Je le retiens alors qu'il fait déjà demi-tour. Je ne veux pas qu'il gâche ce moment pour mon autre apprenti. Il a le droit à une journée normale, une journée sans magie. Je secoue la tête et je n'ai pas besoin de préciser ma pensée, comme toujours avec Alan. Il sait instinctivement, même s'il n'approuve pas, même si parfois, il me dit les choses que je n'ai pas nécessairement envie d'entendre. Pourtant, cette fois-ci, il ne me dit rien. Il se contente d'attendre que je prenne la parole. Je ne sais par où commencer alors je me contente de lui tendre la lettre. Il la parcourt rapidement avant de soupirer et de passer sa main dans ses cheveux.

-Quand ?
-Maintenant, je ne peux attendre, je ne suis même pas sur de ce que je vais trouver là-bas.
-Laissez-moi venir, je pourrais être une aide.

J'ai un pauvre sourire. Comme j'aurais voulu ne pas me séparer de mes apprentis.
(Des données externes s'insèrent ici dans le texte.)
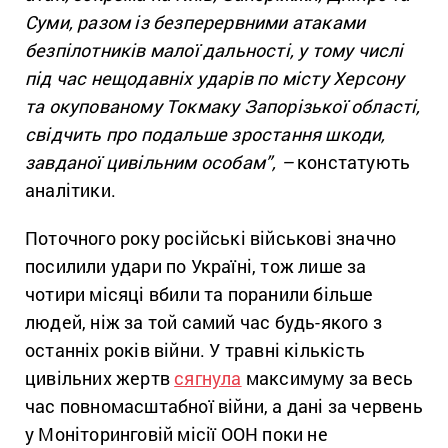
Суми, разом із безперервними атаками
безпілотників малої дальності, у тому числі
під час нещодавніх ударів по місту Херсону
та окупованому Токмаку Запорізької області,
свідчить про подальше зростання шкоди,
завданої цивільним особам”,
–
констатують
аналітики.
Поточного року російські військові значно
посилили удари по Україні, тож лише за
чотири місяці вбили та поранили більше
людей, ніж за той самий час будь-якого з
останніх років війни. У травні кількість
цивільних жертв
сягнула
максимуму за весь
час повномасштабної війни, а дані за червень
у Моніторинговій місії ООН поки не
Le monde qui m'attend est dangereux même pour moi alors pour eux... Je ne peux risquer la vie d'aucuns. Je me déplace jusqu'à la fenêtre pour regarder la fête en contrebas. La mariée est magnifique, un visage radieux donne à son visage une beauté que je pourrais lui envier. Non, je ne peux risquer aucune vie, c'est ainsi et certainement ce qui est ma plus grande erreur, mais je l'assume, comme je l'ai toujours fait. Je me retourne pour offrir un dernier sourire chaleureux à ce grand gaillard que j'ai l'impression de regarder pour la dernière fois.

-Fais attention à toi et surveille-le... Alan, j'ai besoin que tu retournes là ou tout à commencé et que tu sois mes yeux... Viens me chercher quand l'heure sera venue.

Je fais un signe de tête désignant la silhouette d'Hank auprès de sa femme. Il est toujours sur le tranchant de la limite et je ne serais pas là pour surveiller qu'il ne la dépasse pas. C'est peut-être ma seule crainte en décidant de retourner sur l'Olympe. Je m'apprête à sortir, car je ne peux m'attarder, j'ai mon hôte à libérer et à qui je dois rendre une vie correcte avant de quitter les sphères terrestres. Je pose la main sur l'épaule de mon ami qui comme moi sent l'importance du moment. Aucun de nous ne prononce le moindre mot laissant filer les secondes avant que je ne me décide à quitter le petit salon. Les choses sont bien ainsi, C'est du moins ce que j'ai pensé alors que je traverse le hall pour rejoindre la limousine. Une voix dans mon dos m'arrête pourtant. Elle est familière et mon cœur se serre un instant alors que je me retourne pour faire face à ce regard bleu qui m'observe avec froideur.

-Tu ne restes pas ?
-Je ne peux pas, désolée Hank. C'est ta journée, retournes auprès de tes invités, on se revoit plus tard.

C'est la première fois que je mens et cela m'est venu avec une facilité déconcertante. Je devrais avoir honte de moi, mais, en fait, je suis soulagée de ne pas devoir soutenir son regard plus longtemps. Il hoche la tête et repart en sens inverse rejoindre sa jolie épouse. Peut-être que je n'ai pas totalement menti après tout, avec un peu de chance, je serais bientôt de retour, peut-être avant la naissance de son premier fils. C'est aussi le premier mensonge que je me fais, je ne reviendrais pas avant longtemps et le monde aura irrémédiablement changé entre-temps.